Now we’re trying to turn a corner. No one wants a handout forever. None of these people want to be on our welfare systems, but they needed a little bit of help to make it through winter. What people really want is independence and dignity and freedom to make of their own lives whatever they want.

So we are turning a corner from this kind of emergency aid response to a long-term economic development response. Over the last couple of weeks we started 14 businesses thanks to the help of the RELEVANT community: 14 businesses headed by 14 different women who lost their husbands or the eldest male in their family during the ISIS crisis—whether they were running from ISIS, went back to fight ISIS, went back to try and free women who had been kidnapped by ISIS, or even went back to fight for ISIS—we’re honored to to be supporting at-risk women and children.
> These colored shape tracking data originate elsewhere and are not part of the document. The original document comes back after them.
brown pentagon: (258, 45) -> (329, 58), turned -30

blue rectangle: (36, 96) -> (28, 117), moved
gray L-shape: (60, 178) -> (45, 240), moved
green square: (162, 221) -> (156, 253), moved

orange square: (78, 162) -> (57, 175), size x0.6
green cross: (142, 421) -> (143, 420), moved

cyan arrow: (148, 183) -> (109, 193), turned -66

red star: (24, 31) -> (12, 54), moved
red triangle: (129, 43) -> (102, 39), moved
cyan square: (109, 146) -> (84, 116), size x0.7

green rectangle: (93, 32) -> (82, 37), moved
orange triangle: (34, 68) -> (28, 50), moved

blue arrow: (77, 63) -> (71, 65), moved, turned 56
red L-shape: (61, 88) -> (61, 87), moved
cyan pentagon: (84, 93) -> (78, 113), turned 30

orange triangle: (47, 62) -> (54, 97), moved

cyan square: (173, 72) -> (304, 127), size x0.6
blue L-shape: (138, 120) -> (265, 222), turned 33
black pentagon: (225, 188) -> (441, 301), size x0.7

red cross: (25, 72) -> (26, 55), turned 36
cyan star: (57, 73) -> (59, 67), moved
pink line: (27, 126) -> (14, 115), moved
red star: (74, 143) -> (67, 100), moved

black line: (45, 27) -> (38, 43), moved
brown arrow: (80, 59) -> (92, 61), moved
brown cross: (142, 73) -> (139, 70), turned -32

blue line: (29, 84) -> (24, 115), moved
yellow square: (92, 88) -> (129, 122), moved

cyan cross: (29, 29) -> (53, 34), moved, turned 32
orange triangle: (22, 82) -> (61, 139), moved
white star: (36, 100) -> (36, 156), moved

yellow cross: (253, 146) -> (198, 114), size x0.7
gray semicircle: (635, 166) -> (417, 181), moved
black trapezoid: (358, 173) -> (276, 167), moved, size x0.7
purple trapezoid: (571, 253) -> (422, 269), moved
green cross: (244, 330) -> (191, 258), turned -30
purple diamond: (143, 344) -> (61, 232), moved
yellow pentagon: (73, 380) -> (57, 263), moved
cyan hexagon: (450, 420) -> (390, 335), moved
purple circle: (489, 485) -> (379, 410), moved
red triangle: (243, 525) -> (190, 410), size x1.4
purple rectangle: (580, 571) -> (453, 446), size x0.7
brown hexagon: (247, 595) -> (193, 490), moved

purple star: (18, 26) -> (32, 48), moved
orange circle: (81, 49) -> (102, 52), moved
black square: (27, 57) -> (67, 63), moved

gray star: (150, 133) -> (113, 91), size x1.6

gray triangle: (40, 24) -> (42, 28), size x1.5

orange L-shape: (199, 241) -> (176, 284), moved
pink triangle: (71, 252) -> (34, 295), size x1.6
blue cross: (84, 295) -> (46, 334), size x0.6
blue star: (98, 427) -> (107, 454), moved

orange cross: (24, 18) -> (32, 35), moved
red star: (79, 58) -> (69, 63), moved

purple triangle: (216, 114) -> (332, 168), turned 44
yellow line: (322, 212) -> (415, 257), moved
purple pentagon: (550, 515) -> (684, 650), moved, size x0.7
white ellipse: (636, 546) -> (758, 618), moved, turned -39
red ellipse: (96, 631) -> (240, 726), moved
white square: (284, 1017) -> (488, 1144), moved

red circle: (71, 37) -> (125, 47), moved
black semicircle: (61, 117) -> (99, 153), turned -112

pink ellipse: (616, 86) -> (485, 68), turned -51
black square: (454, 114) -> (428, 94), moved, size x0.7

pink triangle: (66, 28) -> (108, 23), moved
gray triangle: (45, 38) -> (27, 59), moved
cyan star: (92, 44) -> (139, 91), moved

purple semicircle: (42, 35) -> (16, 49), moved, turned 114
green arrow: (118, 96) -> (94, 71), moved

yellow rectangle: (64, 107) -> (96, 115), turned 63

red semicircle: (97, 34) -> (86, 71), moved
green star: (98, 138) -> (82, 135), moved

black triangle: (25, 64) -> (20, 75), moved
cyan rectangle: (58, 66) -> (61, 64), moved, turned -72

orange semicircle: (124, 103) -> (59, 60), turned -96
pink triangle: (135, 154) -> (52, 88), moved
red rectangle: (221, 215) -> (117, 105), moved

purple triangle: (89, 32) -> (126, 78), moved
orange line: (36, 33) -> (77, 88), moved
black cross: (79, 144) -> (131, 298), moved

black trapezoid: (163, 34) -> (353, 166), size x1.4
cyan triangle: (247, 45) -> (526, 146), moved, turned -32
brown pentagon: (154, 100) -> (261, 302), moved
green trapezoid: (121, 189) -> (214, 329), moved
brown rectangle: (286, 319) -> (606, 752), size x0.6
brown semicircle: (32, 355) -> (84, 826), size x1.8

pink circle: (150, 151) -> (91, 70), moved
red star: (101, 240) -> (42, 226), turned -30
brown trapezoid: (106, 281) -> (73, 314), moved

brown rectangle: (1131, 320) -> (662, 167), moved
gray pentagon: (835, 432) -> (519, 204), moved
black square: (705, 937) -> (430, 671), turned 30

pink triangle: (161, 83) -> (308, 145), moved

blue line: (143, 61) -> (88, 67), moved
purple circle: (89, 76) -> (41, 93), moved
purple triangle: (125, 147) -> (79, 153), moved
These women are not only providing for their children and their extended family, but soon, with enough success, they’ll be providing for their community and injecting a really good service into the neighborhood where they settled. That will allow them to rebuild their lives and hopefully help hundreds of thousands of people to come.

All the while, we are still providing lifesaving heart surgeries for children across Iraq.